Custom function to reallocate probability mass from certain integers to others

Summary

I’m new to Stan and having some success modeling with brms. This is mostly a Stan question with some brms. Thank you in advance for your patience!

I’d like to fit a custom distribution that behaves like a zero-inflated negative binomial, but with one extra feature: preferential snapping to certain “humanized” integers. For this, I’m wondering if a custom function will work.

Details

My hypothesis is that the data-generating process looks like (say) a negative binomial, except that there is a “human reporting” transform layered on top, such that numbers like 9, 11, 13 are instead reported as “10” or “a dozen” (i.e., 12). This would happen if the cognitive process is something like “search from left to right for a satisfactory-enough answer that is among the set 1, 2, 3 … 7, 8, 10, 12, 15, 20, 25, 30.”

I don’t have anything rigorous to back this up, but I think the data are consistent with this hypothetical data-generating process: see figure below. And at the end of the day, I’m just trying to build a model with good predictive performance that isn’t a black box.

In the figure below, you can see that there are peaks at numbers like 10, 12, 15, and 20. There are also troughs at neighboring numbers. Why are these numbers missing? I think the mass is being shifted around by the human in the loop. Thus, I do not want to model this as just having inflation at preferred numbers, because of the troughs. The peaks and troughs are consistent, even as the conditional distribution shifts rightward with increasing reported frequency (across the panels, from left to right and top to bottom).

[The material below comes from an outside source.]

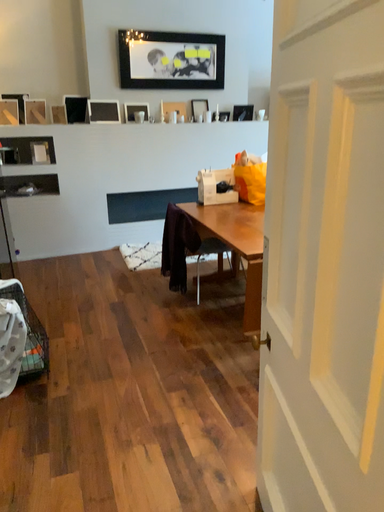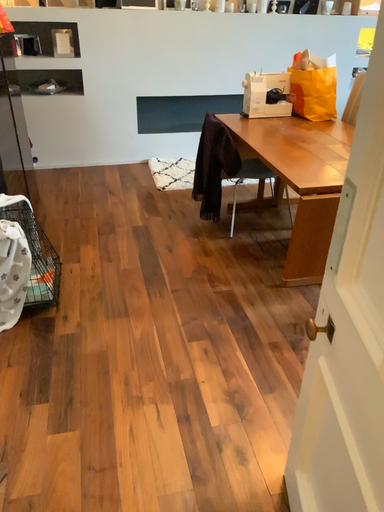 Question: Which way did the camera rotate in the video?

Choices:
 (A) rotated downward
 (B) rotated upward

Answer: (A) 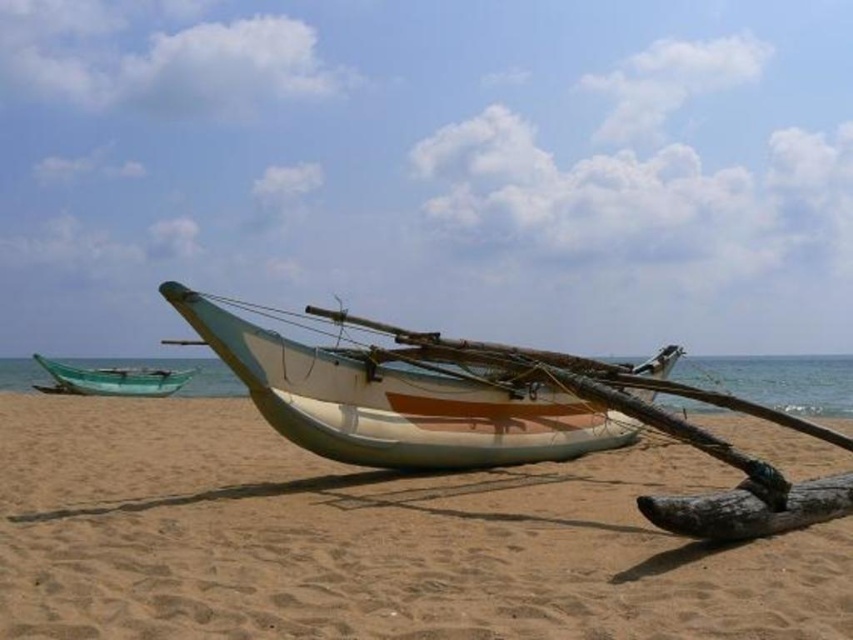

How should I try to code this in Stan? Given the Stan code, I can wrap it in R with brm(bf(..., stanvars = stanvar(scode = stan_funs, block = "functions"))) and a custom_family() following certain helpful examples (thanks @paul.buerkner and @andrewheiss !):

… but I don’t know how to write a correct Stan density function. And certainly not an optimal one!

Wondering if anyone has tried something similar in the past?

Pseudocode something like:

humanize_count <- function (x) {
  preferred <- c(1:8, 10, 12, 15, 20, 25, 30)
  nearest <- function (x) which.min(abs(preferred - x))
  preferred[sapply(x, nearest)]
}

… although the range of my data is small enough that it could be brute-forced with a half-dozen (see?) if-else cases.

Figure

For the data in the figure, the two questions being asked are:

  1. On a typical winter day, how often do you burn wood?
  2. On a typical day that you burn wood, how many logs do you burn?

This is of the subset who have already responded that they have a fireplace and use it. Hence, there are no zeros in the histograms. There may be some one-inflation, but since it’s truncated below 1, I think that can be handled by just subtracting one and … presto, there’s zero-inflation!

P.S. If you want to suggest a better distribution than negative binomial, I’ll owe you another one!